From the data below, retype exactly the lines starting with the one that contains "use in India?" and ending with the one that contains "se is a canadian", both included.

Records from a dataset -
[Start of Attachment]

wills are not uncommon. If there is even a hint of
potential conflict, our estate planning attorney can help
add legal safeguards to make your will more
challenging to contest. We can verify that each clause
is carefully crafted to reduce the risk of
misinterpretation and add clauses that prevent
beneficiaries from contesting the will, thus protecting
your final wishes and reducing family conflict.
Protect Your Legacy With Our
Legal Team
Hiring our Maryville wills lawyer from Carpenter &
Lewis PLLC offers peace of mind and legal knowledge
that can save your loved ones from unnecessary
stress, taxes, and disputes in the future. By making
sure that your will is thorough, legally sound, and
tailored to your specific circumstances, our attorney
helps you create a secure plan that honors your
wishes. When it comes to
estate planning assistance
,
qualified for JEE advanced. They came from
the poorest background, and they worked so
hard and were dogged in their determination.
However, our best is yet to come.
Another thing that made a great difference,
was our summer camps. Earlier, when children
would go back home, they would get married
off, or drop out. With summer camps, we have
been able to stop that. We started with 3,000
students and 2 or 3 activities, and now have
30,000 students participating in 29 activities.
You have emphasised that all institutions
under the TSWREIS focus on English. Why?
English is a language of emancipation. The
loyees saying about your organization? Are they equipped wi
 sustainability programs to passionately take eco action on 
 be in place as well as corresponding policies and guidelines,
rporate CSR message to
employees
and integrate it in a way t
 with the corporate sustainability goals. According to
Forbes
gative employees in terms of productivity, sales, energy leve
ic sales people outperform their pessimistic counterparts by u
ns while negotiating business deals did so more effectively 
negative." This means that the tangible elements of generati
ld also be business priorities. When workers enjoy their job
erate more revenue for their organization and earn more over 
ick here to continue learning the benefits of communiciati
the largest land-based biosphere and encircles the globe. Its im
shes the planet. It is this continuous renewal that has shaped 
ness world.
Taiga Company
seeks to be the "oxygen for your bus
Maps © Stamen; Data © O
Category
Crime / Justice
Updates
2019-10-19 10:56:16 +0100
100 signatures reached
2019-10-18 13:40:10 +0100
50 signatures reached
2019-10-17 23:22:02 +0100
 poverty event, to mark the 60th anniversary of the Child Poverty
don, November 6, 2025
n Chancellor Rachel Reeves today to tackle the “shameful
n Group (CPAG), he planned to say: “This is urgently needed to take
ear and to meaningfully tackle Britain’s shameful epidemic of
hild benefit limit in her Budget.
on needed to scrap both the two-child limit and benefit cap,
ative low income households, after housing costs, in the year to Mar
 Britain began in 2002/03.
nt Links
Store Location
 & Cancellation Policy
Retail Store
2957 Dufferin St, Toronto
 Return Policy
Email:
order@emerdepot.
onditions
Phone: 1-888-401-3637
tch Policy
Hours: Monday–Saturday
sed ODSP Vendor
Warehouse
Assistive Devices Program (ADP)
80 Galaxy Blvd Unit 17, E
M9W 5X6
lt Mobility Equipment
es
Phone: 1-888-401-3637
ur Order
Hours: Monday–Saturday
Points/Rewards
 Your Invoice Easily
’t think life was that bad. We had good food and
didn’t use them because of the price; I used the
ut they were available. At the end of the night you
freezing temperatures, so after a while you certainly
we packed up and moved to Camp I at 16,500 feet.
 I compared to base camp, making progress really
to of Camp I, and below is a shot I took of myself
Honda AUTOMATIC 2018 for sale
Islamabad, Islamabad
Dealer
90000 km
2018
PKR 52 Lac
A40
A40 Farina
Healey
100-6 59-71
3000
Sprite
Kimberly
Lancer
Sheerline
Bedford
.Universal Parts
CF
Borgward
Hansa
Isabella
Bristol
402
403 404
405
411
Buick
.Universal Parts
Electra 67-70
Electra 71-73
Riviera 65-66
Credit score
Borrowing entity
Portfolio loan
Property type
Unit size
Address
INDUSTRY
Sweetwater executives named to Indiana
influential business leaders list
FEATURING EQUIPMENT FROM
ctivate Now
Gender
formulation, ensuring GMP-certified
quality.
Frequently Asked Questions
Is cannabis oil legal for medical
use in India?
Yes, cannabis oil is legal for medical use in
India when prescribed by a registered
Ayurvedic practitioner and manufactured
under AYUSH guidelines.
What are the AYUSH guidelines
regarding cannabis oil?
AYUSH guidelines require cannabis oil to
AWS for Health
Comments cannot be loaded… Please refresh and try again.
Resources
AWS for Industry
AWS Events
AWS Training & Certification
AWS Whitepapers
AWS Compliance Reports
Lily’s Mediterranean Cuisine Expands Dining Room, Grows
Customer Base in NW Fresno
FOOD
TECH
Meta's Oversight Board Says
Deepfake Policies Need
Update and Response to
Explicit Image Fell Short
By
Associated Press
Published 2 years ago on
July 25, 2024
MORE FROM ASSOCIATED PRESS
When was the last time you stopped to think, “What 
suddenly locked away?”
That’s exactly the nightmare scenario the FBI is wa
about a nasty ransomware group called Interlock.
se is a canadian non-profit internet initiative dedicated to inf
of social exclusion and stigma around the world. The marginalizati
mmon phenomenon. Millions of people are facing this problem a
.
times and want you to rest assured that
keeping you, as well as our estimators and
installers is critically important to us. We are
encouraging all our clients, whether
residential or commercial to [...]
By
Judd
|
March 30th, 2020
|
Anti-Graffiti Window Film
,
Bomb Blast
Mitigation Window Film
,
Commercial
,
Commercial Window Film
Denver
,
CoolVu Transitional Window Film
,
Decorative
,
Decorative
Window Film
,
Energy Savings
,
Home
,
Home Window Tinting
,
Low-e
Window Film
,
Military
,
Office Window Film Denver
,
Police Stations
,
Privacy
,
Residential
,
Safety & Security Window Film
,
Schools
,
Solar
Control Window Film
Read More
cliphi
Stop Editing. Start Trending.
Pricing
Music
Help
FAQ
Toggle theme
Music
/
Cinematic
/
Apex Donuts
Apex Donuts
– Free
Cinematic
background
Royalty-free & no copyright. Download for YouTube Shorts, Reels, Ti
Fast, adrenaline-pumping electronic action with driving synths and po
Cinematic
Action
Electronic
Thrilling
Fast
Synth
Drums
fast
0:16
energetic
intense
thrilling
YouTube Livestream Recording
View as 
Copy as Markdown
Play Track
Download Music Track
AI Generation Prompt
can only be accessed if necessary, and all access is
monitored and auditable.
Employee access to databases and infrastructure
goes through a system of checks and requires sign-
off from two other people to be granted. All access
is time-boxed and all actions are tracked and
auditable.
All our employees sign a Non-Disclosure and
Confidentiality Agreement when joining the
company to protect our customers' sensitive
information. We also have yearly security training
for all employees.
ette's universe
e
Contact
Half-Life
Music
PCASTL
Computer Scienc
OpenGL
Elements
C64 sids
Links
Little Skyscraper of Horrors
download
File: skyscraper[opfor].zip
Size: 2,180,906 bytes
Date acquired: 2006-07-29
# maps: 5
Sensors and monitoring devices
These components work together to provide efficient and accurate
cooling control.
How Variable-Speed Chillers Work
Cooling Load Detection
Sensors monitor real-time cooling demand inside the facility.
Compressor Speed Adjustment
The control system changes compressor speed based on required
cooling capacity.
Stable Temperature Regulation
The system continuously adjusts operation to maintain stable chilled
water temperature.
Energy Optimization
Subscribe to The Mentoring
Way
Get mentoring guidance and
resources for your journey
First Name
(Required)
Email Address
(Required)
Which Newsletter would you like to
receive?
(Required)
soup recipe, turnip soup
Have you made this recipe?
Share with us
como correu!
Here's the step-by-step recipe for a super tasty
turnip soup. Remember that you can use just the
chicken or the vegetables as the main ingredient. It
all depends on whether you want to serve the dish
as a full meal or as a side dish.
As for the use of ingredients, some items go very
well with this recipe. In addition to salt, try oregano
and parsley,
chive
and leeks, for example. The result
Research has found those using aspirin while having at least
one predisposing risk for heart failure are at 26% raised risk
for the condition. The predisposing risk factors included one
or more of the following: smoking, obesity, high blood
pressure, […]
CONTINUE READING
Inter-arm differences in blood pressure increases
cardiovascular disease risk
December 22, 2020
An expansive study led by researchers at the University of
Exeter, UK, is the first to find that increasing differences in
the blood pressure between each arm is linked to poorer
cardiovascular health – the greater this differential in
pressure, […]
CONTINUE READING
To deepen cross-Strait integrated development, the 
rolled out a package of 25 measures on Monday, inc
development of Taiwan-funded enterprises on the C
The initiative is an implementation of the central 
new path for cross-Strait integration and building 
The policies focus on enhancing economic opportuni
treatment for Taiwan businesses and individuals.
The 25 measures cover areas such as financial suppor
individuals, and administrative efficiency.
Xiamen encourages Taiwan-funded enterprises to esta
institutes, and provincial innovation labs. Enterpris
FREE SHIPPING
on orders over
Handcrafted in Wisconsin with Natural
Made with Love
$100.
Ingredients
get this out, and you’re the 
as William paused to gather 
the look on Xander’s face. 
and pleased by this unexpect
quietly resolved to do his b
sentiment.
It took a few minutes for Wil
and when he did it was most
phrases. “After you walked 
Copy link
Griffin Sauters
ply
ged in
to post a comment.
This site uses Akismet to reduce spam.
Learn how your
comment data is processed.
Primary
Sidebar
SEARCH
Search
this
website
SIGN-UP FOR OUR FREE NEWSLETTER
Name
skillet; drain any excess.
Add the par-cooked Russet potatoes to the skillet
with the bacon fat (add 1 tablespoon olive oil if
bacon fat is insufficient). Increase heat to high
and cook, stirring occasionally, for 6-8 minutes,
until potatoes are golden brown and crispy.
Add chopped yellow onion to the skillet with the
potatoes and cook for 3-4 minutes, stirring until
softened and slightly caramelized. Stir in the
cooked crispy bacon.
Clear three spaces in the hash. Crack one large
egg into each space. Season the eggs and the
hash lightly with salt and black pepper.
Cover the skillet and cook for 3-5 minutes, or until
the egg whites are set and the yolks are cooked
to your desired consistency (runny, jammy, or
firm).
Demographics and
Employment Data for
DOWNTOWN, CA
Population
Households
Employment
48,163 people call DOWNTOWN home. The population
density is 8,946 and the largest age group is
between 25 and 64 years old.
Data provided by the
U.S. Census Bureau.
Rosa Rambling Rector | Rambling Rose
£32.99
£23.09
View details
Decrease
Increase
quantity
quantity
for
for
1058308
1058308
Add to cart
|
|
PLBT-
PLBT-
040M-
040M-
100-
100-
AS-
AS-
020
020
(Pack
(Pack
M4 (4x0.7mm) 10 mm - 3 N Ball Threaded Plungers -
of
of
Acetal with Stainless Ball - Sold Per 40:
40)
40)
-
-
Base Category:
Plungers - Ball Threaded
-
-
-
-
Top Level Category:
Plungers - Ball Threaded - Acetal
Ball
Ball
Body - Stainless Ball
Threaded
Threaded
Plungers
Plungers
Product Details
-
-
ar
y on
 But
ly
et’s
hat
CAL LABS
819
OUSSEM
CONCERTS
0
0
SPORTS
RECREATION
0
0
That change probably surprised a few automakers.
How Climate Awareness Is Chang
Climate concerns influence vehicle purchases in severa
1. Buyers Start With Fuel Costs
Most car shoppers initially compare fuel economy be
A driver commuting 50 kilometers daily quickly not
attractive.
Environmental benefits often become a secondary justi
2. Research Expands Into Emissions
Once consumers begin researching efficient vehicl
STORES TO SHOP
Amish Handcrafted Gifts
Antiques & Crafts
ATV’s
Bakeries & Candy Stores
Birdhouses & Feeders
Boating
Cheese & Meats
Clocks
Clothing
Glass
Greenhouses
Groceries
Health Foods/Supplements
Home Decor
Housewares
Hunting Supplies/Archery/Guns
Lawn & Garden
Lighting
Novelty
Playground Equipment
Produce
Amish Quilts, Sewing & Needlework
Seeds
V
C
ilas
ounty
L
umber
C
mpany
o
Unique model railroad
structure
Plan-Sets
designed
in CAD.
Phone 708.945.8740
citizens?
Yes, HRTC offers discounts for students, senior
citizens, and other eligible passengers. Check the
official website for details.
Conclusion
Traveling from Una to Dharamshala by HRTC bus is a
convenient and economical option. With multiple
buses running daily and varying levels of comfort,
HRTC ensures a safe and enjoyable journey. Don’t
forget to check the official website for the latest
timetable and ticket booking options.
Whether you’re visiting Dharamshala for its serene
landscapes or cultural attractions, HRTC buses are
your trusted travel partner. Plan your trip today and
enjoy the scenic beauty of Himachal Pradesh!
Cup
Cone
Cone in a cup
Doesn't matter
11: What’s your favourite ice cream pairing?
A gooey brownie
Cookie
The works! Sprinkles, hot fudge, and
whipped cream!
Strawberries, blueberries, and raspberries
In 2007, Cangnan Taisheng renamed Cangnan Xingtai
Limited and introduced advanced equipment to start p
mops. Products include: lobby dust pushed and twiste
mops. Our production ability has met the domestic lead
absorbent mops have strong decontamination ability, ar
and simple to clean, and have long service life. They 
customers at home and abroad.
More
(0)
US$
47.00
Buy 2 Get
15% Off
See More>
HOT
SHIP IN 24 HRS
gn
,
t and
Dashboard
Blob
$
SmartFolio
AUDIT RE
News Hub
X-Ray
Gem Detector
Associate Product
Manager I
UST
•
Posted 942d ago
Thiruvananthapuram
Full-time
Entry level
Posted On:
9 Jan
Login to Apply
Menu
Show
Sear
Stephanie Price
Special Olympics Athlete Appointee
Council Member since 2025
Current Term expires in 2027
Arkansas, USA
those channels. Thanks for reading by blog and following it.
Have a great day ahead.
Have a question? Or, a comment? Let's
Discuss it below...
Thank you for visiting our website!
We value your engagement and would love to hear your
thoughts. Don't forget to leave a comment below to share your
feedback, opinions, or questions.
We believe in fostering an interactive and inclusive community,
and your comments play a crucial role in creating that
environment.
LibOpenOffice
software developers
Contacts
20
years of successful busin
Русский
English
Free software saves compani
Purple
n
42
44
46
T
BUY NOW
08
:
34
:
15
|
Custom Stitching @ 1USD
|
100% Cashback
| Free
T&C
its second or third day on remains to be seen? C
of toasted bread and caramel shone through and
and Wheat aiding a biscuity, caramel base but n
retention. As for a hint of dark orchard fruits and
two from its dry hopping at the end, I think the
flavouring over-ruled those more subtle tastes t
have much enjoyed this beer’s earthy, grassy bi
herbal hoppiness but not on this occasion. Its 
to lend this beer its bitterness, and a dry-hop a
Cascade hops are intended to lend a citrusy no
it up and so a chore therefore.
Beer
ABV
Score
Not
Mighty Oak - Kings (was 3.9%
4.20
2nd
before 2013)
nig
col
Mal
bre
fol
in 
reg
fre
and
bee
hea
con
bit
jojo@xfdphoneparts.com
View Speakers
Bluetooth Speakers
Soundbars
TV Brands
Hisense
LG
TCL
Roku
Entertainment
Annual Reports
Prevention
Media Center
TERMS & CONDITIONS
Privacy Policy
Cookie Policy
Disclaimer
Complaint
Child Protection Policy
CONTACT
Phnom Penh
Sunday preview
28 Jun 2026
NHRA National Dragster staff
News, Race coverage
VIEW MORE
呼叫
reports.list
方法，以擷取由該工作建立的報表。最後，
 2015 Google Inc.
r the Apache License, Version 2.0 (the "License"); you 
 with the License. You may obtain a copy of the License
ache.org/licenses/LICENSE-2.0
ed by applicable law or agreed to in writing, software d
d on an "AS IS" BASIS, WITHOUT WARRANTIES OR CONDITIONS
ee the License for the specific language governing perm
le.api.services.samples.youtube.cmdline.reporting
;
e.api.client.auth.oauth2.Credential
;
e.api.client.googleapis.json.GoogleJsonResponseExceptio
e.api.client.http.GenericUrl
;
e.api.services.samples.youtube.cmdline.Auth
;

[End of Attachment]

EXPECTED ANSWER -
use in India?
Yes, cannabis oil is legal for medical use in
India when prescribed by a registered
Ayurvedic practitioner and manufactured
under AYUSH guidelines.
What are the AYUSH guidelines
regarding cannabis oil?
AYUSH guidelines require cannabis oil to
AWS for Health
Comments cannot be loaded… Please refresh and try again.
Resources
AWS for Industry
AWS Events
AWS Training & Certification
AWS Whitepapers
AWS Compliance Reports
Lily’s Mediterranean Cuisine Expands Dining Room, Grows
Customer Base in NW Fresno
FOOD
TECH
Meta's Oversight Board Says
Deepfake Policies Need
Update and Response to
Explicit Image Fell Short
By
Associated Press
Published 2 years ago on
July 25, 2024
MORE FROM ASSOCIATED PRESS
When was the last time you stopped to think, “What 
suddenly locked away?”
That’s exactly the nightmare scenario the FBI is wa
about a nasty ransomware group called Interlock.
se is a canadian non-profit internet initiative dedicated to inf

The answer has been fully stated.